Born in 1948 in Jersey City, Lasker studied at the School of Visual Arts in New York. He continued his studies at the California Institute of Arts (CalArts), located just outside of Los Angeles. During the ‘70s, the school was a bastion of young conceptual artists who had a tendency to dismiss painting as a naïve pursuit and a lifeless art.
Jonathan Lasker, an ardent believer in the vitality of painting as a medium for artistic expression, rebelled against the pervasiveness of conceptual art. He was inspired by two of his professors, Richard Artschwager and Susan Rothenberg, amongst others. He gives new breath to painting by introducing basic pictorial elements such as lines, colours, and (often monochrome) textures. He uses the vocabulary handed down from minimalist painters, such as Frank Stella, Brice Marden, and Robert Ryman.
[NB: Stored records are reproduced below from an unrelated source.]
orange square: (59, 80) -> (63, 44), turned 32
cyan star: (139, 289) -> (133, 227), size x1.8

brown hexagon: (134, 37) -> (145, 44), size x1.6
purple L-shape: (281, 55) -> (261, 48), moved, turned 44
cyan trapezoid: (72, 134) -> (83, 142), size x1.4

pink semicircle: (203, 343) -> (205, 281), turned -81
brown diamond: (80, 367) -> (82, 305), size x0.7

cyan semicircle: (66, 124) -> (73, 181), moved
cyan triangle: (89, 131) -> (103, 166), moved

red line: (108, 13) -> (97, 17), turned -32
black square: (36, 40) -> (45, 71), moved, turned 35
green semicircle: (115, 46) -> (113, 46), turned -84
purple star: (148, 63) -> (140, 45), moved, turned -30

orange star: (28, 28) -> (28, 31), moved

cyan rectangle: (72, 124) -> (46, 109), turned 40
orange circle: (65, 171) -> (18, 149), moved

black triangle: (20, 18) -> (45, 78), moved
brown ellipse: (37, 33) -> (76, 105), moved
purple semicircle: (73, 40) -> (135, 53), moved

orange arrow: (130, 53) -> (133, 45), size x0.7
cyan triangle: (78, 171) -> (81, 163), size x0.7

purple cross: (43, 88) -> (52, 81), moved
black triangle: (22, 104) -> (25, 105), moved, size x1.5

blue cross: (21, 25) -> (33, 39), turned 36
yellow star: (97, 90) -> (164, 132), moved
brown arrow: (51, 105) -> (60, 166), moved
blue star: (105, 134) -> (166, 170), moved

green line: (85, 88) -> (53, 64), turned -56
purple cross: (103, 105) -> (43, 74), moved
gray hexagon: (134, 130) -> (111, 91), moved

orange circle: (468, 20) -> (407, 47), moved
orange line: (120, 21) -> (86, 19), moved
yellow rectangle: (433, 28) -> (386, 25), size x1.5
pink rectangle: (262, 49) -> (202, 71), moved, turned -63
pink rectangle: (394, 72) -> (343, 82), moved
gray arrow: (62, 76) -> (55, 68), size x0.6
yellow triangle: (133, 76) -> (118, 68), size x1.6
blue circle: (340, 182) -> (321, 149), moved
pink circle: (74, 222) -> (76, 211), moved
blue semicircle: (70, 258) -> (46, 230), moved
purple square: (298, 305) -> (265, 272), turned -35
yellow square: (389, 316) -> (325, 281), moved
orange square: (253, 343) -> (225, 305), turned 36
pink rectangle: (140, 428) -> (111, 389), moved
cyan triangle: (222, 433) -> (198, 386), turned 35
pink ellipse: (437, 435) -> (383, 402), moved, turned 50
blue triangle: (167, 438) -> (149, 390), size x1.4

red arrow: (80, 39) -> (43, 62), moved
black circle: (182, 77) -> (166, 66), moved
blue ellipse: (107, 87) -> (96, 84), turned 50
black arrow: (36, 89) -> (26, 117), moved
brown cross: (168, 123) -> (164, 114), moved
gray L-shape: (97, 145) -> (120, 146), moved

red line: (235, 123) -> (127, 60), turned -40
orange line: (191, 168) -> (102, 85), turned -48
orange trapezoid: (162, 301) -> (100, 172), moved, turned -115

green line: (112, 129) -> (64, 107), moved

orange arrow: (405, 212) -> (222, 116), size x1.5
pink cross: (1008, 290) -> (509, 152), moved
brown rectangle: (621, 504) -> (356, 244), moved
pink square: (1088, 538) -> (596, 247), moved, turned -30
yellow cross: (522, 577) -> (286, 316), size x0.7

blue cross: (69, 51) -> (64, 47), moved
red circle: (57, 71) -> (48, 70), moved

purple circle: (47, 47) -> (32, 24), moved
Lasker developes a formal language. He treats the canvas as a zone where strokes of paint are superposed atop one another in a way that is tangible. The marks, often an assemblage of primary or secondary colours, are distinguished one from another through Lasker’s bright, intense, and sharply contrasting colour choices. The colours create fluidity or, conversely, pathways that embed themselves physically into the material, with paint building up along the edges. This sense of impasto, or of fluidity, gives the impression of very different temporalities that in turn shape the way the tableau is interpreted. Lasker’s compositions are controlled and structured; they oscillate between intuition and analysis. Lasker seeks a pictorial system that justifies itself. He brings the viewer to the brink of instant reflex, identifying with the image represented.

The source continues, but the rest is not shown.